Steven Cross
National new home building will head to a “recessionary” level unless drastic changes are made, the Housing Institute of Australia has claimed.
Despite the fact that new home sales increased by 6.9 per cent in April, HIA chief economist Harley Dale said the government had a lot of work to do.
"Even with this latest improvement, the aggregate volume of both new home sales and local government building approvals imply that in the absence of a rapid and sustained recovery, national new home building is heading to a recessionary level in 2012,” he said.
“That’s an unfortunate fact which everybody needs to face and which requires further interest rate cuts and immediate government action."

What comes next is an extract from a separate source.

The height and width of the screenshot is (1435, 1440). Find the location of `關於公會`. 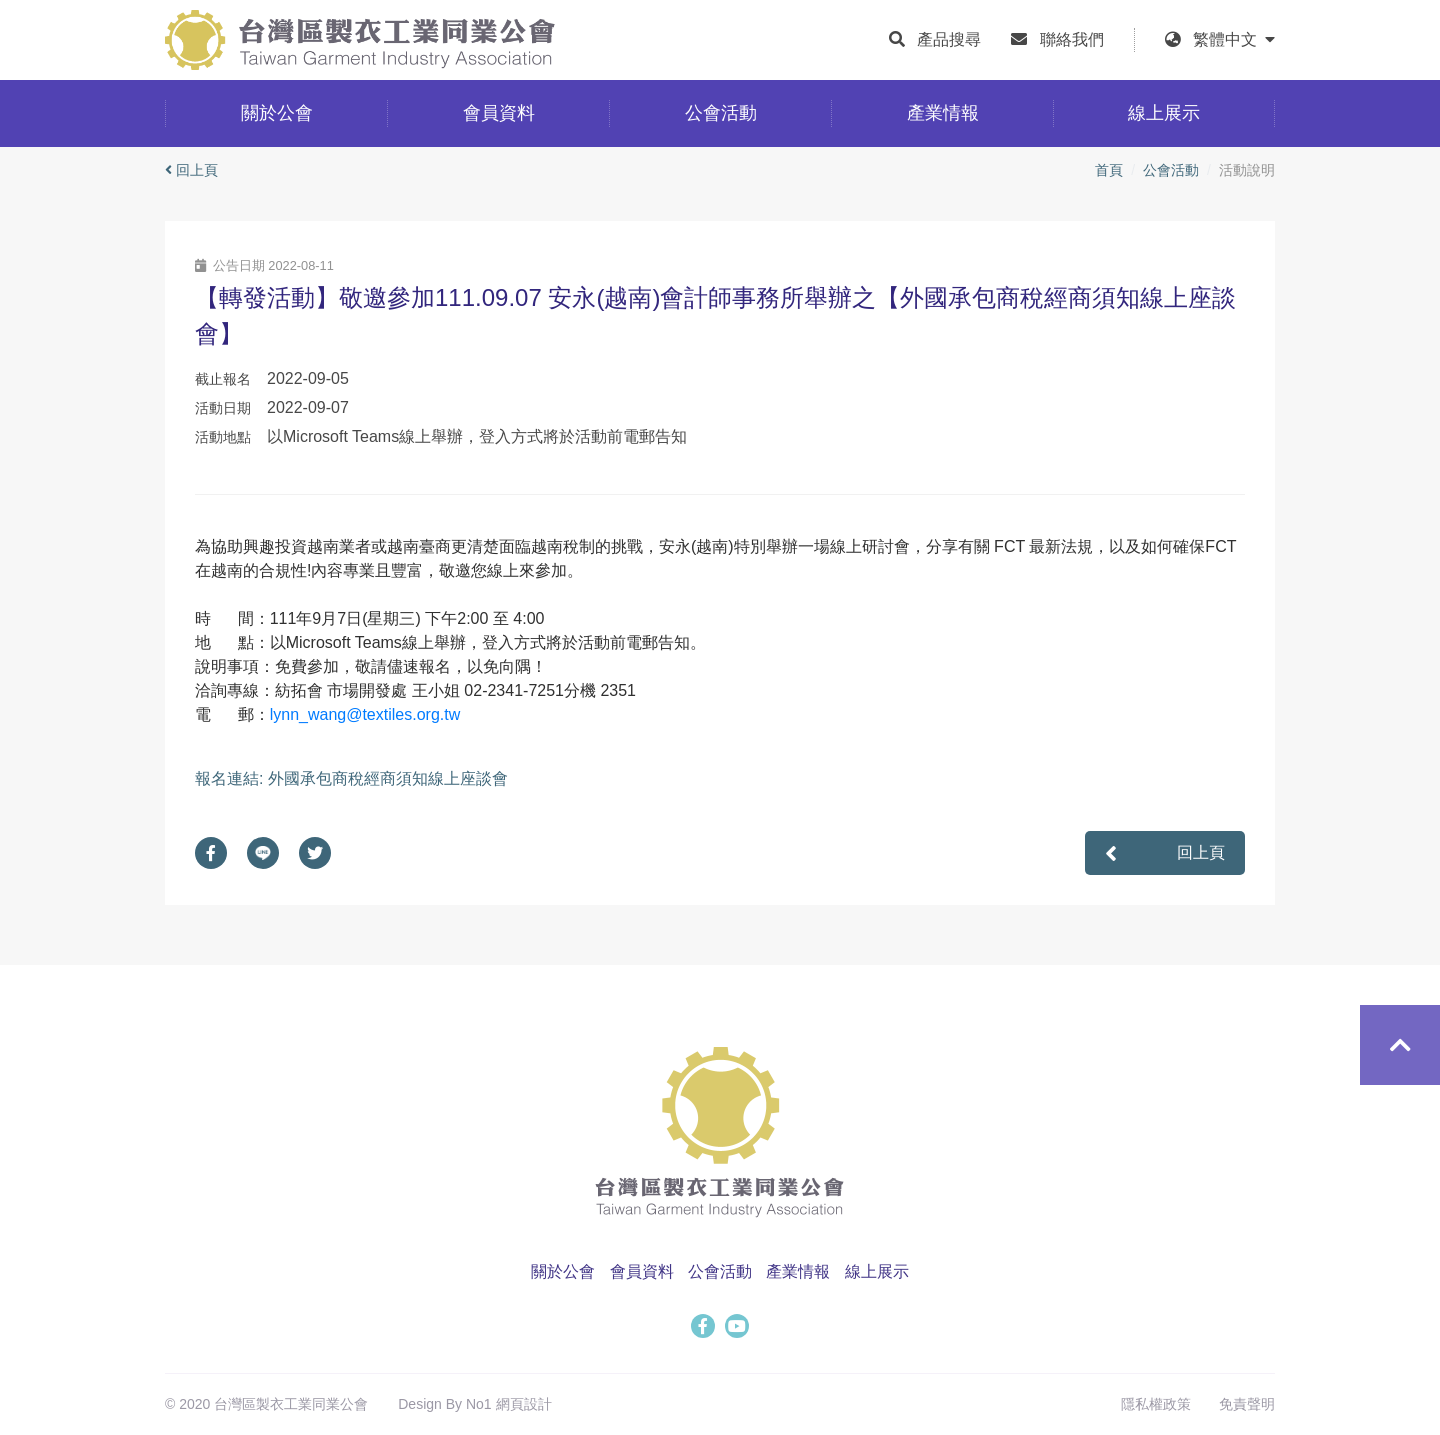

關於公會 is located at coordinates (563, 1271).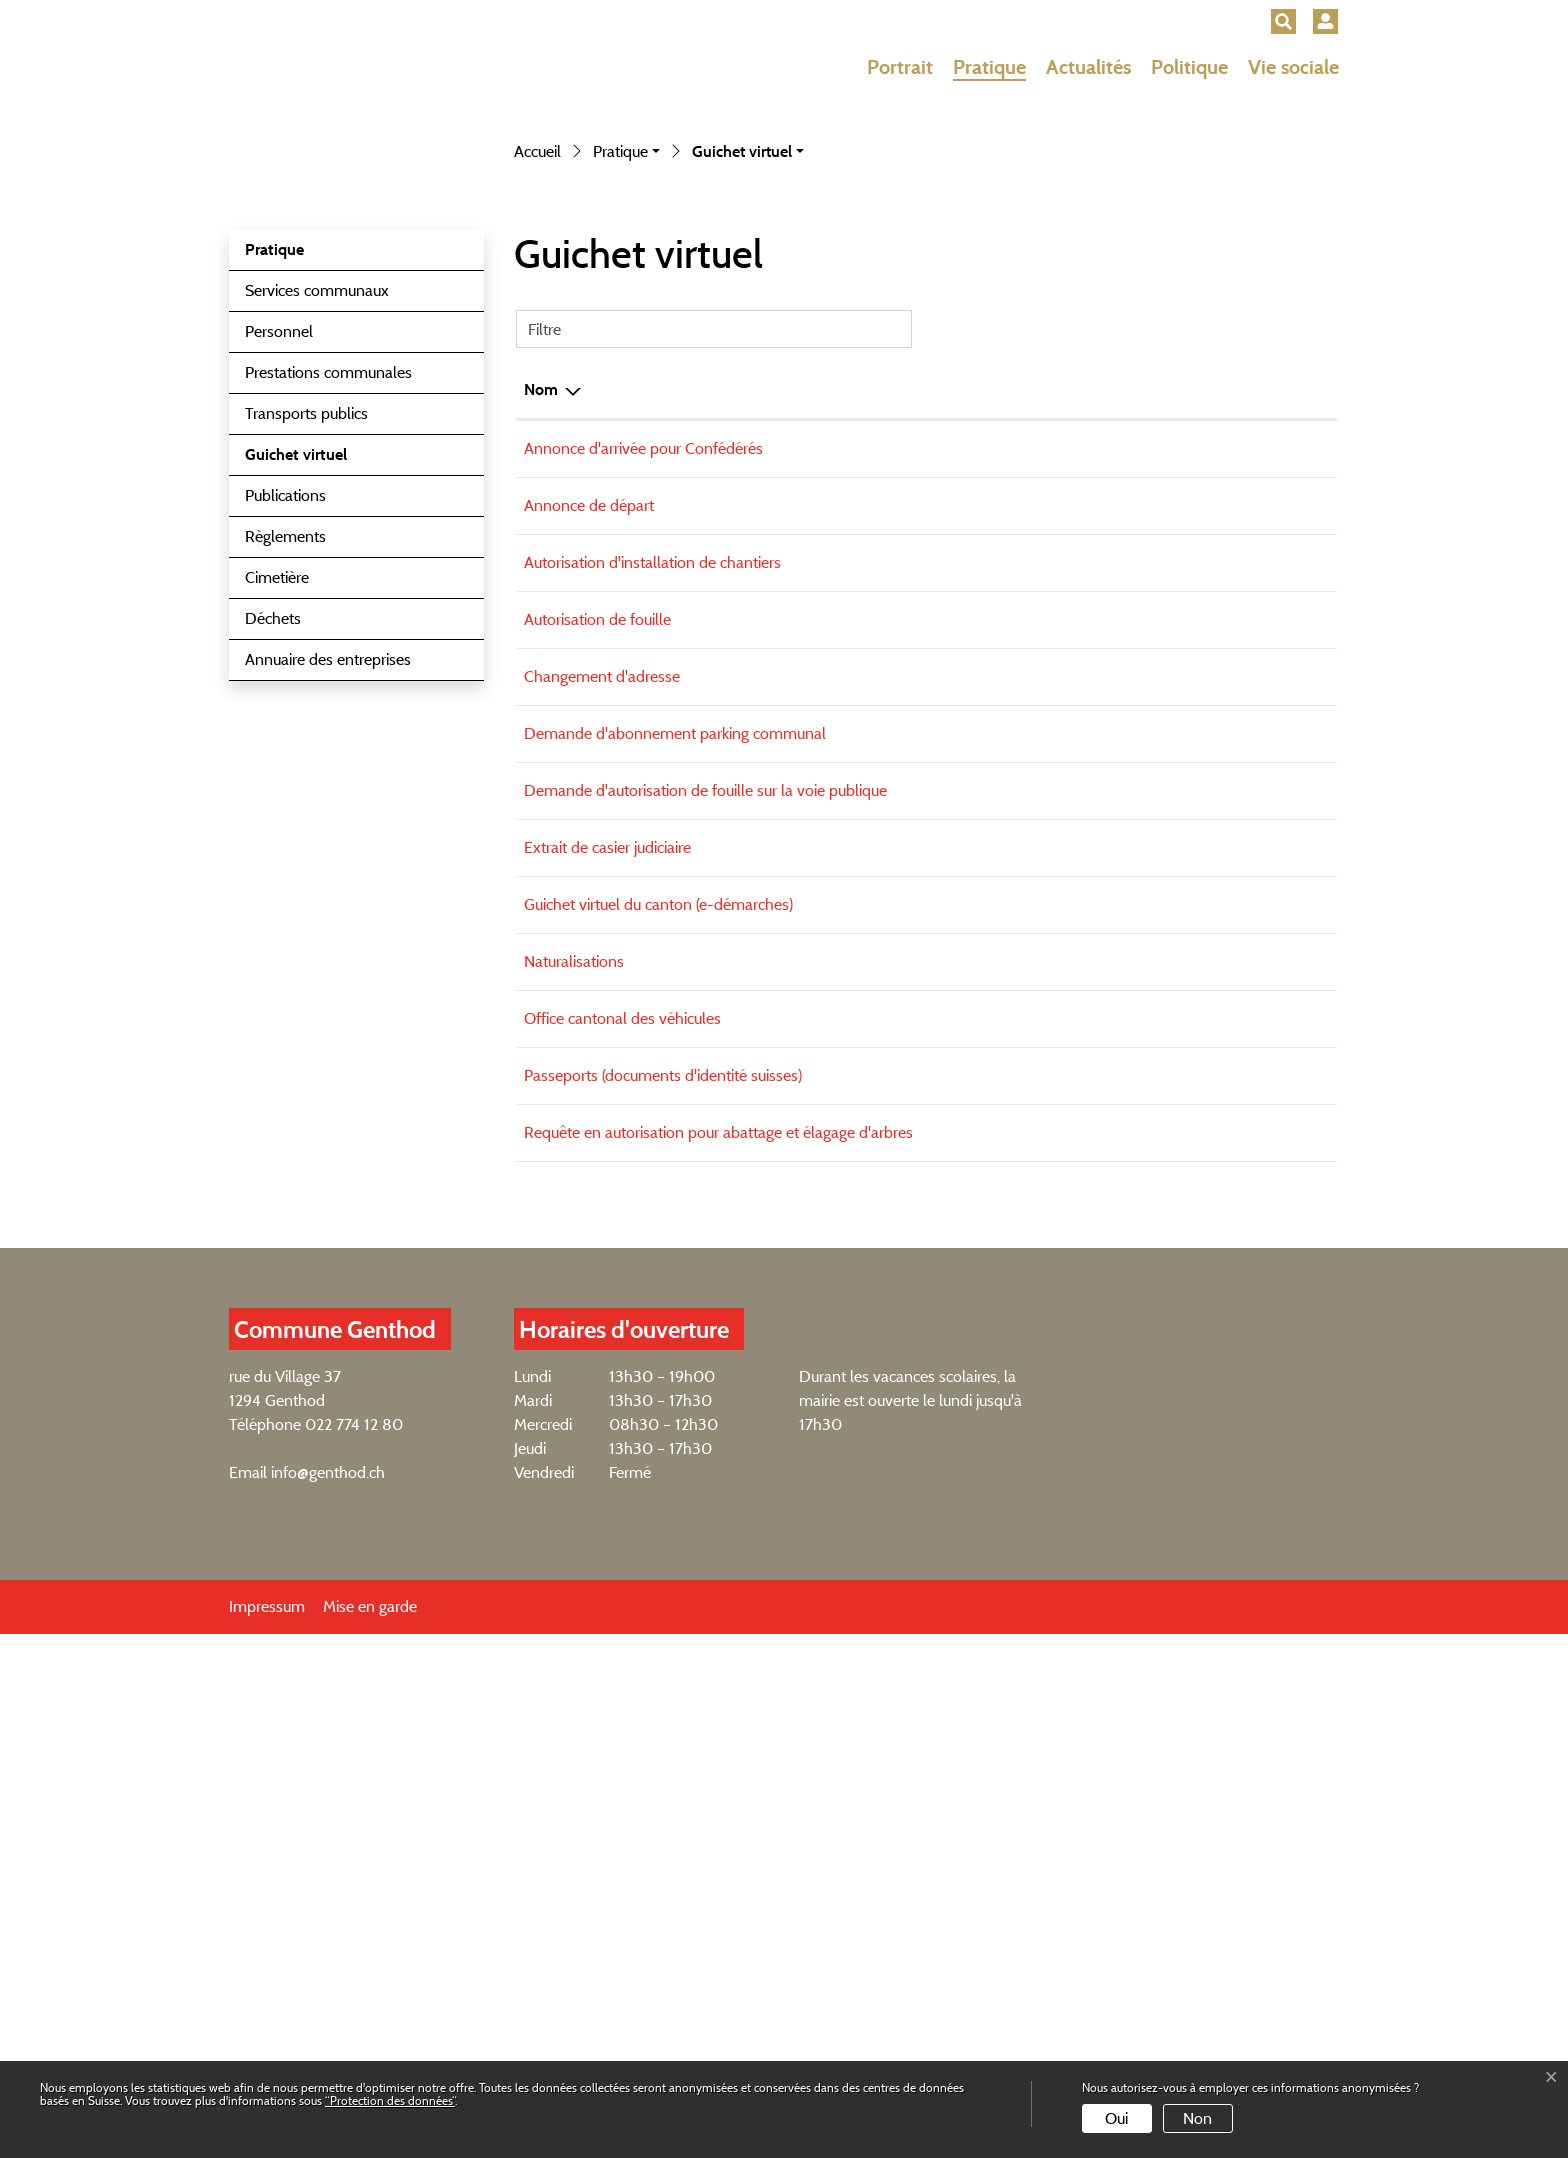 This screenshot has height=2158, width=1568. Describe the element at coordinates (328, 1092) in the screenshot. I see `Annuaire des entreprises` at that location.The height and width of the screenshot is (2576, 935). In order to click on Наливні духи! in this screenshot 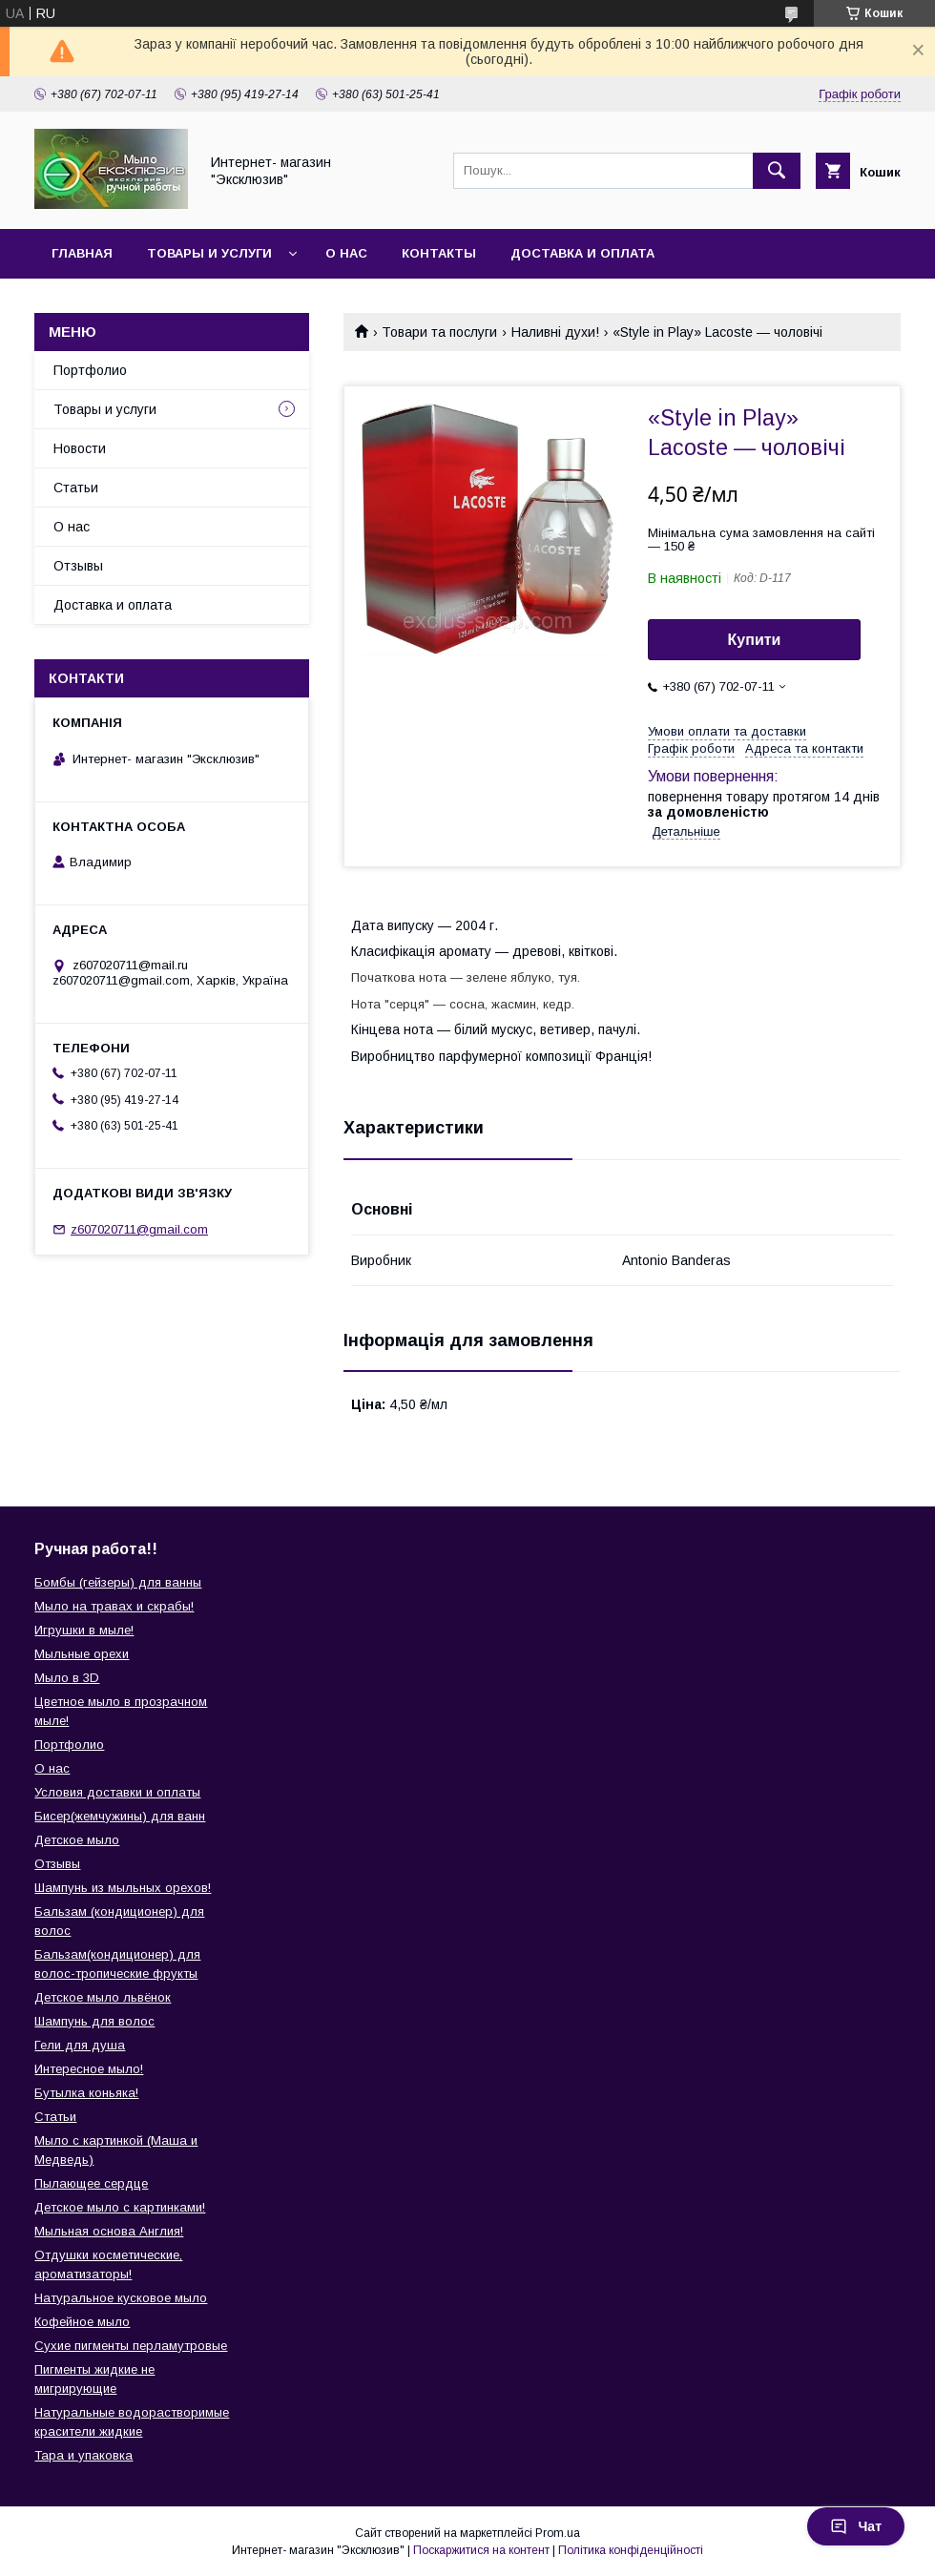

The bleak outlook, however, is not shared with Federal Treasurer Wayne Swan, who earlier this month noted Australia’s fiscal strength.
“In uncertain times, we live in one of the strongest economies in the developed world… [The budget] will make sure economic prosperity in the future is ensured.
“Australia’s economic fundamentals are strong, and we will make sure they stay that way.”
However Mr Dale believes actions speak louder than words, and the figures don't match up to the Treasurer's claims.
“We keep hearing that Australia is one of the world’s strongest economies," he said.
“That’s a redundant concept if people on the ground aren’t feeling and experiencing that, and they haven’t been for quite some time.
"Further interest rate cuts are required and the Reserve Bank should just get on with the job on June 5th."
“The key to a housing recovery lies with governments at all levels. Job losses are mounting and governments need to collectively act to revitalise new home building through reducing the sector’s excessive tax burden and through an immediate injection of investment and funding.”